Addiction can be defined as many things, as can addicts.  Unfortunately more often than not it is not defined for what it really is and that is a disease.  Many see addiction as a personality trait or a character flaw.  It can be looked upon as a reflection of the individual who suffers from it and the type of person they are.  Unfortunately the stigma that is attached to this particular disease means that rehabilitation is all the more difficult.  Would you want to live next door to a house full of addicts?  The answer is probably no, but why not?  Would you have an issue residing in a home next to a center for cancer patients, Alzheimer’s patients or people with disabilities?  While many might argue that these illnesses differ considerably from that of an addicts, how can we really differentiate, a disease is a disease and the individual suffering surely deserves treatment, respect and care.  If we as individuals stigmatize them and hold prejudice against them this is not possible.  One argument may be that they can be erratic, unpredictable and sometimes even dangerous.  But who’s to say that a person suffering from cancer, with the prospect of death looming would not behave erratically, or that an Alzheimer’s patient does not demonstrate unpredictable behavior. Myths of Addiction

It seems that while most of agree that there is a need for treatment centers that we don’t want them on our door step.  A group of residents from St.

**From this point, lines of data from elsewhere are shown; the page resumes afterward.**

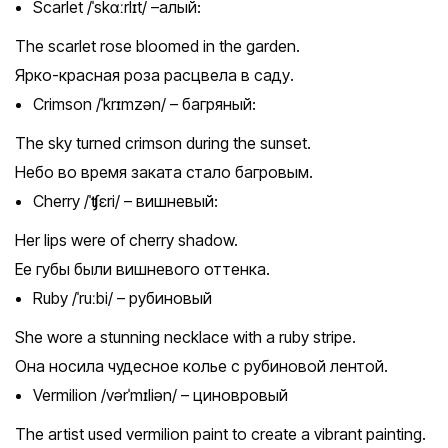
Scarlet /ˈskɑːrlɪt/ –алый:
The scarlet rose bloomed in the garden.
Ярко-красная роза расцвела в саду.
Crimson /ˈkrɪmzən/ – багряный:
The sky turned crimson during the sunset.
Небо во время заката стало багровым.
Cherry /ˈʧɛri/ – вишневый:
Her lips were of cherry shadow.
Ее губы были вишневого оттенка.
Ruby /ˈruːbi/ – рубиновый
She wore a stunning necklace with a ruby stripe.
Она носила чудесное колье с рубиновой лентой.
Vermilion /vərˈmɪliən/ – циновровый
The artist used vermilion paint to create a vibrant painting.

George Utah have recently filed a law suit of $1 million against the CEO of Steps Recovery Center, Mike Jorgensen.  The main issue among the residents was a drop in property values if the center were to open, however they do agree that there is a need for more treatment facilities in Southern Utah.

“Those people are your neighbors, they’re your kids, they are in your churches,” he said. “The people you have to worry about are the ones who aren’t in recovery and not under 24/7 supervision,” Mike Jorgensen

Unfortunately property values can decrease; however it is illegal for municipalities to reject applications for this reason.  Addiction is covered under the legal definition of disability therefore addicts are protected against housing discrimination under the Fair Housing Act, the Americans with Disabilities Act and the Rehabilitation Act.  Another center that has faced back lash from the community is Portland Metro Men’s Center.  Individuals in Oregon City again agree that a lot of people need the facility but they do not want it in their community.  The center is already established and undergoing plans to add a two-story dormitory. (For more Oregon treatment facilities go here
Understanding, compassion and education are key.  To further stigmatize addiction is to broaden the barrier in gaining care and support.  Can we as non perfect human beings decide who deserves what care and where they get it?  If a neighborhood or street thought that individuals with sensory and physical disabilities was not good for their area, could they push them out and refuse them entry.  If that were true where does it stop, do all individuals with any illness, disease or imperfection get treated away from the rest of us, the normal ones, the perfect ones?